-- Data shown follows --

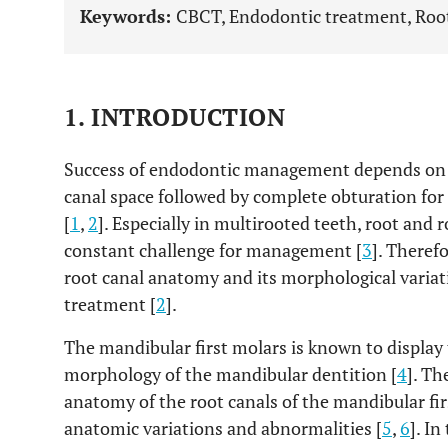
Keywords:
CBCT, Endodontic treatment, Root
1. INTRODUCTION
Success of endodontic management depends on t
canal space followed by complete obturation for
[
1
,
2
]. Especially in multirooted teeth, root and
constant challenge for management [
3
]. Theref
root canal anatomy and its morphological variatio
treatment [
2
].
The mandibular first molars is known to display
morphology of the mandibular dentition [
4
]. Th
anatomy of the root canals of the mandibular fi
anatomic variations and abnormalities [
5
,
6
]. In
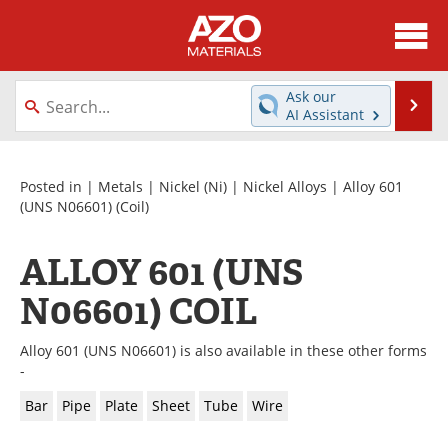
About
News
Ask our
Se
AI Assistant
Skip
Directory
Articles
to
content
Equipment
Videos
Posted in |
Metals
|
Nickel (Ni)
|
Nickel Alloys
|
Alloy 601
(UNS N06601)
(Coil)
Webinars
Interviews
ALLOY 601 (UNS
Metals Store
Journals
N06601) COIL
Software
Market Reports
Alloy 601 (UNS N06601) is also available in these other forms
Books
eBooks
-
Bar
Pipe
Plate
Sheet
Tube
Wire
Advertise
Contact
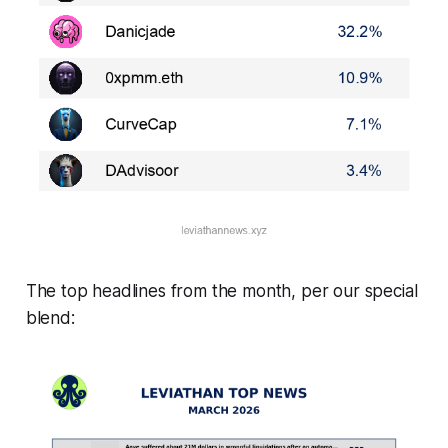
The top headlines from the month, per our special
blend:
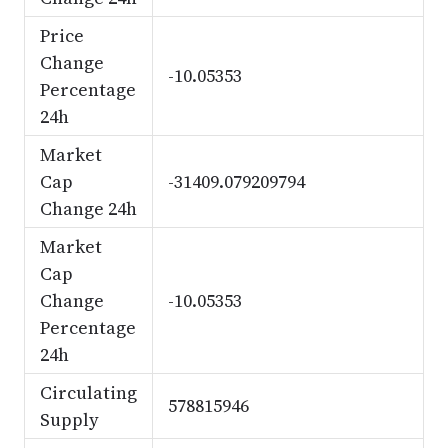
Price
Change
-10.05353
Percentage
24h
Market
Cap
-31409.079209794
Change 24h
Market
Cap
Change
-10.05353
Percentage
24h
Circulating
578815946
Supply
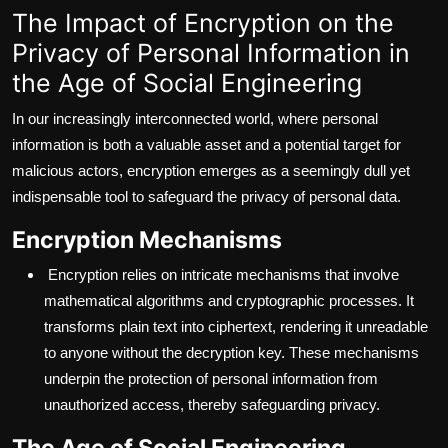
The Impact of Encryption on the
Privacy of Personal Information in
the Age of Social Engineering
In our increasingly interconnected world, where personal
information is both a valuable asset and a potential target for
malicious actors, encryption emerges as a seemingly dull yet
indispensable tool to safeguard the privacy of personal data.
Encryption Mechanisms
Encryption relies on intricate mechanisms that involve
mathematical algorithms and cryptographic processes. It
transforms plain text into ciphertext, rendering it unreadable
to anyone without the decryption key. These mechanisms
underpin the protection of personal information from
unauthorized access, thereby safeguarding privacy.
The Age of Social Engineering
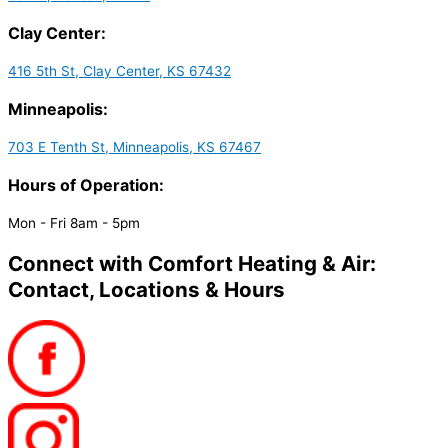
Clay Center:
416 5th St, Clay Center, KS 67432
Minneapolis:
703 E Tenth St, Minneapolis, KS 67467
Hours of Operation:
Mon - Fri 8am - 5pm
Connect with Comfort Heating & Air:
Contact, Locations & Hours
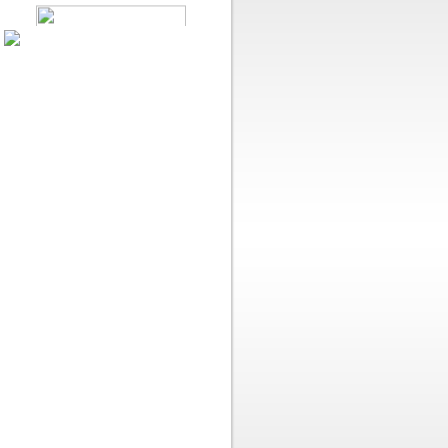
Like Us On Facebook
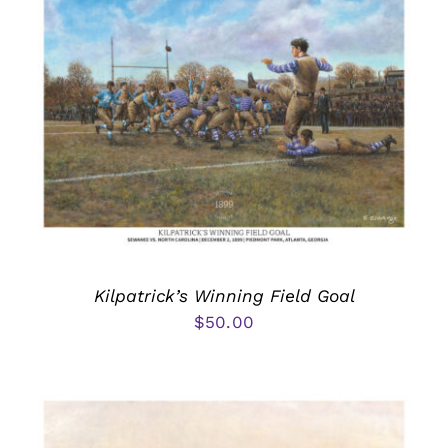
Kilpatrick’s Winning Field Goal
$
50.00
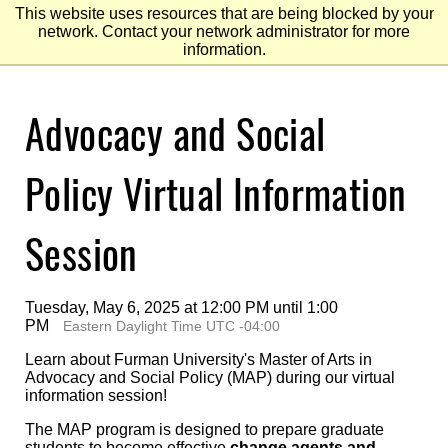
This website uses resources that are being blocked by your
network. Contact your network administrator for more
information.
Skip
Advocacy and Social
to
Main
Content
Skip
to
Policy Virtual Information
Footer
Session
Tuesday, May 6, 2025 at 12:00 PM until 1:00
PM
Eastern Daylight Time UTC -04:00
Learn about Furman University's Master of Arts in
Advocacy and Social Policy (MAP) during our virtual
information session!
The MAP program is designed to prepare graduate
students to become effective
change agents and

-- Data shown concluded --

What this task involves → Leaving every picture out, write out exactly the lines from the one that holds "underpin the protection" through the end of the listing, both included.

Task answer →
underpin the protection of personal information from
unauthorized access, thereby safeguarding privacy.
The Age of Social Engineering
Clay Center:
416 5th St, Clay Center, KS 67432
Minneapolis:
703 E Tenth St, Minneapolis, KS 67467
Hours of Operation:
Mon - Fri 8am - 5pm
Connect with Comfort Heating & Air:
Contact, Locations & Hours
Like Us On Facebook
Kilpatrick’s Winning Field Goal
$
50.00
This website uses resources that are being blocked by your
network. Contact your network administrator for more
information.
Skip
Advocacy and Social
to
Main
Content
Skip
to
Policy Virtual Information
Footer
Session
Tuesday, May 6, 2025 at 12:00 PM until 1:00
PM
Eastern Daylight Time UTC -04:00
Learn about Furman University's Master of Arts in
Advocacy and Social Policy (MAP) during our virtual
information session!
The MAP program is designed to prepare graduate
students to become effective
change agents and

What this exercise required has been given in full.